I wanted to pop in and share 4 of my favorite books to use during MLK week. I used each of these as a mentor text Tues-Friday. At the end of this post, you will have an option to sign up for my email list and receive all of the freebies you see here! You can also click on the title of any book for a link to that book (affiliate link, which just means I get a few cents back, at no cost to you, to keep sharing more books with you!!) You can see all of my favorite MLK reads in one spot here!
One of the most important lessons I always tried to convey when talking about Martin Luther King, Jr. in my classroom, was that it was so much more than a peaceful dream. The Civil Rights Movement, MLK’s legacy, and what he gave his all for, wasn’t all dreams and butterflies. Sometimes I think the “mood and tone” of our lessons surrounding him become so light-hearted, that they miss the mark and the true meaning.
Let the Children March tells the story of thousands of African American kids who, facing fear, hate, and danger, these children used their voices to change the world. It takes place in 1963, Birmingham, Alabama. This is a really good mentor text for teaching perspective of events.
Happy Birthday, Martin Luther King Jr., is beautifully and simply written, telling the story of this incredible man and his voice for the world. The illustrations are some of my favorite, and I have always read this classic book each year.
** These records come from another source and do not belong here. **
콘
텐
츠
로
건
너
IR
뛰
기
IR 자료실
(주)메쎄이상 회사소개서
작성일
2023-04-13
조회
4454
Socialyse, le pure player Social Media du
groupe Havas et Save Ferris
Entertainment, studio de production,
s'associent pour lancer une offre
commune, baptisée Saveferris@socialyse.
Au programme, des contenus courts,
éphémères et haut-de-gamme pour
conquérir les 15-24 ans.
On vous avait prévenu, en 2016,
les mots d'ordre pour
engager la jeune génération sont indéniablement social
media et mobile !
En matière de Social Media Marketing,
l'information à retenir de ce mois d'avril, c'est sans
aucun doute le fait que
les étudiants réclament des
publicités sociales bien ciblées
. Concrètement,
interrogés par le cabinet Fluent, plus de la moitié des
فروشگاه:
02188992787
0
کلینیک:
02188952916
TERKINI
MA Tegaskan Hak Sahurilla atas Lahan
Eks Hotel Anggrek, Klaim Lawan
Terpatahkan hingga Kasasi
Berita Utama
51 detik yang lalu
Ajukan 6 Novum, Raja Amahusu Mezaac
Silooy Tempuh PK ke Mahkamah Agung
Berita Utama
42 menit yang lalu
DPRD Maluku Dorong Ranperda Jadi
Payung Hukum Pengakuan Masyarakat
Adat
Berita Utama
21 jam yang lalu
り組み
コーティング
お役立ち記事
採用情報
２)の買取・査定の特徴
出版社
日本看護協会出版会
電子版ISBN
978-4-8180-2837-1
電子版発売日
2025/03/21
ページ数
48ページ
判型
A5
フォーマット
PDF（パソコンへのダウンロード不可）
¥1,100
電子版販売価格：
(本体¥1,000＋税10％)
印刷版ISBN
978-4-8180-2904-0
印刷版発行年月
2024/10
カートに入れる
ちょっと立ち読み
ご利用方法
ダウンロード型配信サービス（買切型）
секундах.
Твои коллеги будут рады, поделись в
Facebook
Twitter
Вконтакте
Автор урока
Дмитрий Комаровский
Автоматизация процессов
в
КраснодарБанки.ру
Doesn’t the cover of I Have a Dream just stop you in your tracks? This book is a POWERFUL and beautifully illustrated version of his speech. I feel honored to get to share it with my students!
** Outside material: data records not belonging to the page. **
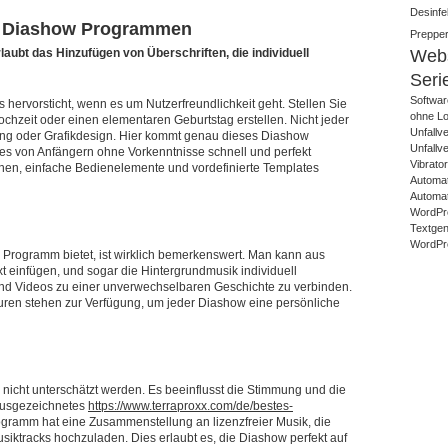
Desinfek
n Diashow Programmen
Prepper
aubt das Hinzufügen von Überschriften, die individuell
Webs
Seri
Softwar
hervorsticht, wenn es um Nutzerfreundlichkeit geht. Stellen Sie
ohne Lo
chzeit oder einen elementaren Geburtstag erstellen. Nicht jeder
Unfallv
ung oder Grafikdesign. Hier kommt genau dieses Diashow
Unfallv
s es von Anfängern ohne Vorkenntnisse schnell und perfekt
Vibrato
en, einfache Bedienelemente und vordefinierte Templates
Automat
Automat
WordPr
Textgene
WordPre
w Programm bietet, ist wirklich bemerkenswert. Man kann aus
einfügen, und sogar die Hintergrundmusik individuell
und Videos zu einer unverwechselbaren Geschichte zu verbinden.
ren stehen zur Verfügung, um jeder Diashow eine persönliche
nicht unterschätzt werden. Es beeinflusst die Stimmung und die
ausgezeichnetes
https://www.terraproxx.com/de/bestes-
ramm hat eine Zusammenstellung an lizenzfreier Musik, die
iktracks hochzuladen. Dies erlaubt es, die Diashow perfekt auf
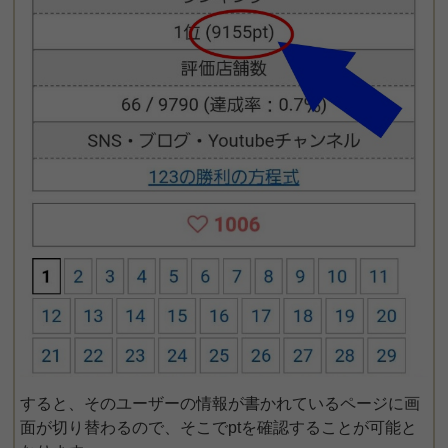
すると、そのユーザーの情報が書かれているページに画
面が切り替わるので、そこでptを確認することが可能と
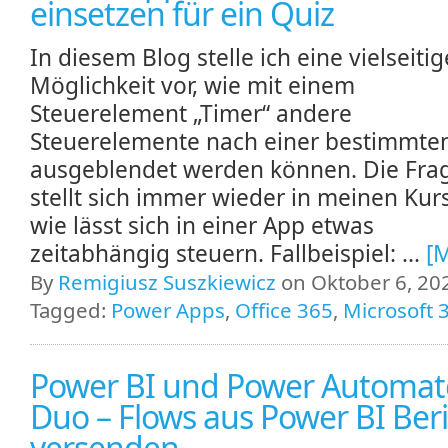
einsetzen für ein Quiz
In diesem Blog stelle ich eine vielseitig
Möglichkeit vor, wie mit einem
Steuerelement „Timer“ andere
Steuerelemente nach einer bestimmten
ausgeblendet werden können. Die Fra
stellt sich immer wieder in meinen Kur
wie lässt sich in einer App etwas
zeitabhängig steuern. Fallbeispiel: ...
[
By
Remigiusz Suszkiewicz
on Oktober 6, 202
Tagged:
Power Apps
,
Office 365
,
Microsoft 
Power BI und Power Automate
Duo – Flows aus Power BI Ber
versenden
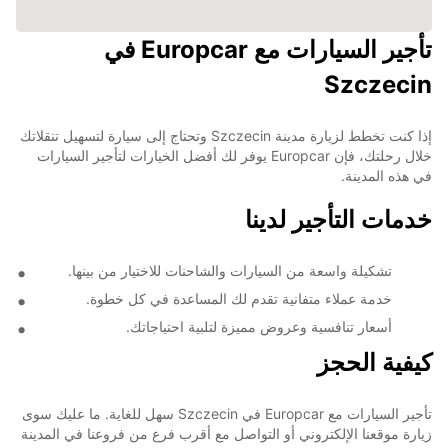
تأجير السيارات مع Europcar في
Szczecin
إذا كنت تخطط لزيارة مدينة Szczecin وتحتاج إلى سيارة لتسهيل تنقلاتك
خلال رحلتك، فإن Europcar يوفر لك أفضل الخيارات لتأجير السيارات
في هذه المدينة.
خدمات التأجير لدينا
تشكيلة واسعة من السيارات والشاحنات للاختيار من بينها.
خدمة عملاء متفانية تقدم لك المساعدة في كل خطوة.
أسعار تنافسية وعروض مميزة لتلبية احتياجاتك.
كيفية الحجز
تأجير السيارات مع Europcar في Szczecin سهل للغاية. ما عليك سوى
زيارة موقعنا الإلكتروني أو التواصل مع أقرب فرع من فروعنا في المدينة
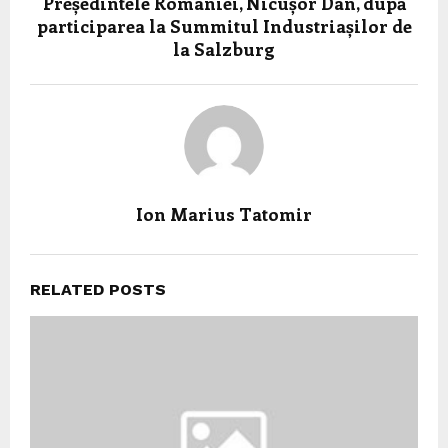
Președintele României, Nicușor Dan, după
participarea la Summitul Industriașilor de
la Salzburg
Ion Marius Tatomir
RELATED POSTS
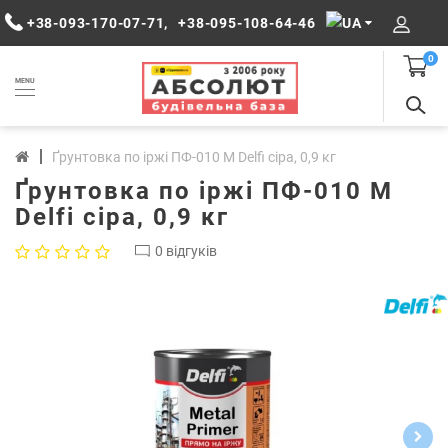
+38-093-170-07-71
,
+38-095-108-64-46
0
MENU
Ґрунтовка по іржі ПФ-010 М Delfi сіра, 0,9 кг
Ґрунтовка по іржі ПФ-010 М
Delfi сіра, 0,9 кг
0 відгуків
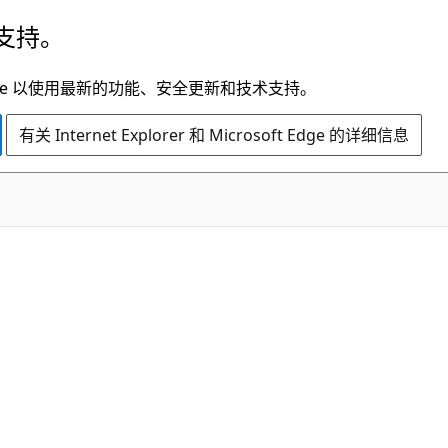
支持。
t Edge 以使用最新的功能、安全更新和技术支持。
有关 Internet Explorer 和 Microsoft Edge 的详细信息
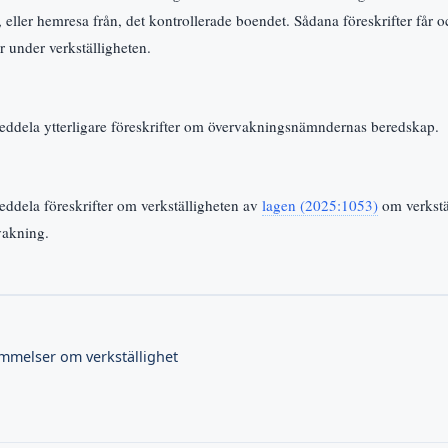
l, eller hemresa från, det kontrollerade boendet. Sådana föreskrifter får 
 under verkställigheten.
eddela ytterligare föreskrifter om övervakningsnämndernas beredskap.
ddela föreskrifter om verkställigheten av
lagen (2025:1053)
om verkstäl
vakning.
ämmelser om verkställighet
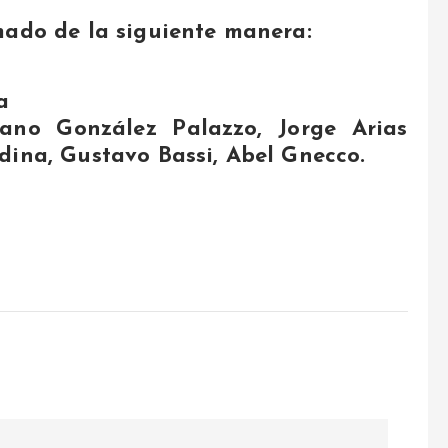
mado de la siguiente manera:
a
ano González Palazzo, Jorge Arias
dina, Gustavo Bassi, Abel Gnecco.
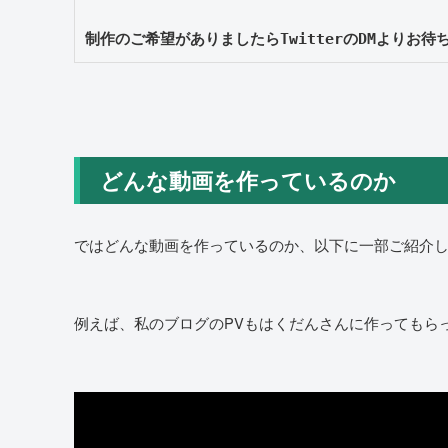
制作のご希望がありましたらTwitterのDMよりお待
どんな動画を作っているのか
ではどんな動画を作っているのか、以下に一部ご紹介
例えば、私のブログのPVもはくだんさんに作ってもら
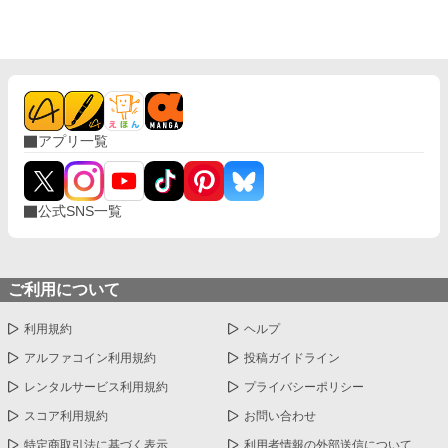
するんてすか？？ 策略家王子×天然令嬢の両片思いストーリー 基
本的に悪い人が出てこないほのぼのした話です。 他小説サイトに
も投稿しています。
アプリ一覧
公式SNS一覧
ご利用について
利用規約
ヘルプ
アルファコイン利用規約
投稿ガイドライン
レンタルサービス利用規約
プライバシーポリシー
スコア利用規約
お問い合わせ
特定商取引法に基づく表示
利用者情報の外部送信について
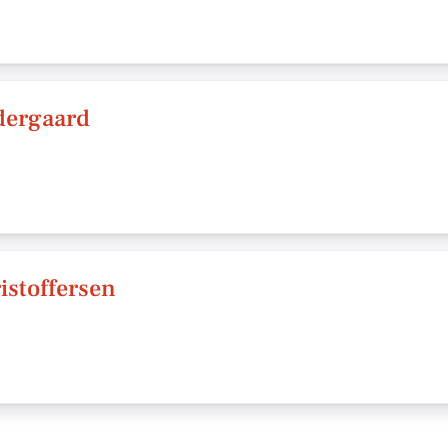
dergaard
istoffersen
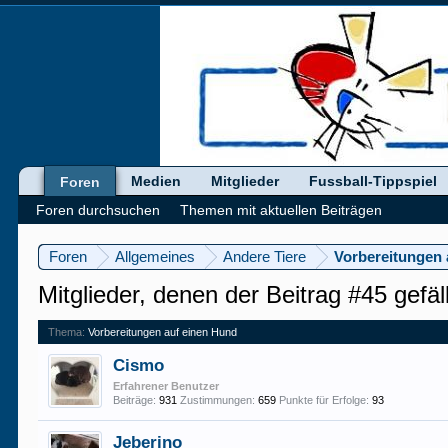
Medien
Mitglieder
Fussball-Tippspiel
Foren
Foren durchsuchen
Themen mit aktuellen Beiträgen
Foren
Allgemeines
Andere Tiere
Vorbereitungen 
Mitglieder, denen der Beitrag #45 gefäll
Thema:
Vorbereitungen auf einen Hund
Cismo
Erfahrener Benutzer
Beiträge:
931
Zustimmungen:
659
Punkte für Erfolge:
93
Jeberino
The book Memphis, Martin, and the Mountaintop is my favorite read aloud to dig deeper and build a more meaningful lesson for my students.
I teach a mini lesson on mood and tone before reading the book. We discuss and take notes that mood is the atmosphere, or the way a reader feels when reading a story, whereas the tone shows the author’s point of view/feelings. This story invites students to see that true mood of the movement he was a part of, and the storm clouds, and dark days that surrounded it, too, but in a kid-accessible way.